Isto confirmou que a atividade imunológica foi essencial para o colapso do tumor.

Um alvo mais preciso para terapias futuras

As descobertas abrem novas possibilidades para o tratamento do câncer. Os esforços anteriores para encerrar totalmente o MYC falharam porque a proteína também é crítica para células saudáveis. Direcioná-lo de forma ampla pode causar efeitos colaterais graves.

O mecanismo recentemente identificado oferece uma abordagem mais focada. “Em vez de desligar completamente o MYC, os medicamentos futuros poderiam inibir especificamente apenas a sua capacidade de se ligar ao RNA. Isto potencialmente deixaria intacta a sua função de promoção do crescimento, mas levantaria o manto de invisibilidade do tumor”, explica Eilers. Isto poderia permitir que o sistema imunológico reconhecesse e atacasse o câncer novamente.

O que vem a seguir

Apesar da promessa, os pesquisadores alertam que as aplicações clínicas ainda estão distantes. Trabalhos futuros precisarão determinar como os híbridos de RNA-DNA com ativação imunológica deixam o núcleo da célula e como a atividade de ligação ao RNA do MYC molda o ambiente local do tumor.

David Scott, Diretor do Cancer Grand Challenges, destacou o significado mais amplo do trabalho: “O Cancer Grand Challenges existe para apoiar equipes internacionais como o KOODAC, que estão ampliando os limites do que sabemos sobre o câncer.
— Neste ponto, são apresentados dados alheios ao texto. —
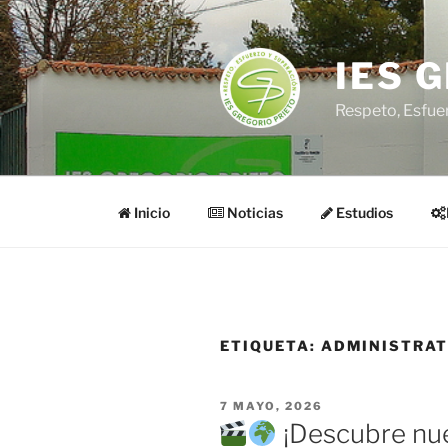
Saltar
al
contenido
IES 
Respeto, Esfue
Inicio
Noticias
Estudios
ETIQUETA:
ADMINISTRAT
PUBLICADO
7 MAYO, 2026
EL
¡Descubre nue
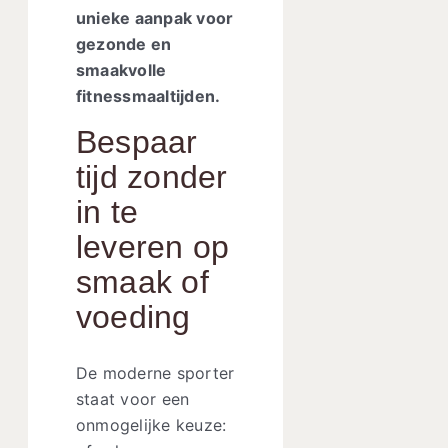
unieke aanpak voor
gezonde en
smaakvolle
fitnessmaaltijden.
Bespaar
tijd zonder
in te
leveren op
smaak of
voeding
De moderne sporter
staat voor een
onmogelijke keuze:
Pesquisas como esta mostram como descobrir os mecanismos que os tumores usam para se esconder do sistema imunológico pode abrir novas possibilidades, não apenas para o câncer em adultos, mas também para o câncer infantil, que é o foco da equipe do KOODAC. É um exemplo encorajador de como a colaboração internacional e a expertise diversificada podem ajudar a enfrentar alguns dos desafios mais difíceis. na pesquisa do câncer.”
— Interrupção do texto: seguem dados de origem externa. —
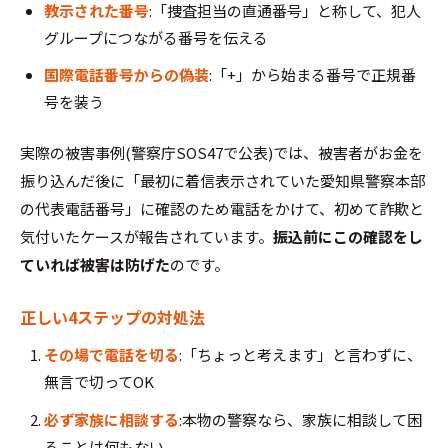
教示された番号
:「捜査担当の直通番号」と称して、犯人
グループにつながる番号を伝える
国際電話番号からの偽装
:「+」から始まる番号で正規番
号を装う
実際の被害事例(警察庁SOS47で公表)では、被害者がお金を
振り込んだ後に「最初に着信表示されていた愛知県警察本部
の代表電話番号」に確認のため電話をかけて、初めて詐欺と
気付いたケースが報告されています。
振込前にこの確認をし
ていれば被害は防げた
のです。
正しい4ステップの対処法
その場で電話を切る
:「ちょっと考えます」と言わずに、
無言で切ってOK
必ず家族に相談する
:本物の警察なら、家族に相談して困
ることは何もない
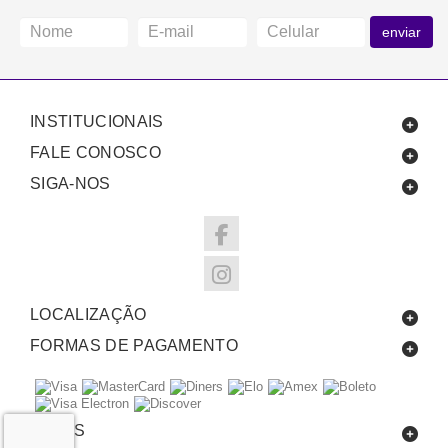
enviar
INSTITUCIONAIS
FALE CONOSCO
SIGA-NOS
LOCALIZAÇÃO
FORMAS DE PAGAMENTO
SELOS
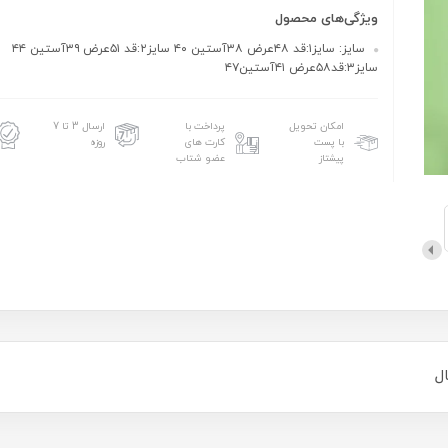
ویژگی‌های محصول
سایز: سایز۱:قد ۴۸عرض ۳۸آستین ۴۰ سایز۲:قد ۵۱عرض ۳۹آستین ۴۴
سایز۳:قد۵۸عرض ۴۱آستین۴۷
امکان تحویل
پرداخت با
ارسال 3 تا 7
با پست
کارت های
روزه
پیشتاز
عضو شتاب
Sobre os Grandes Desafios do Câncer

Fundado em 2020 pela Cancer Research UK e pelo National Cancer Institute, o Cancer Grand Challenges reúne equipas de investigação líderes de todo o mundo para abordar os problemas mais difíceis da ciência do cancro. Estes desafios são demasiado complexos para serem resolvidos por qualquer instituição ou país sozinho.

Com prémios de financiamento até 20 milhões de libras, o programa permite às equipas ultrapassar fronteiras científicas e geográficas tradicionais para acelerar o progresso contra o cancro.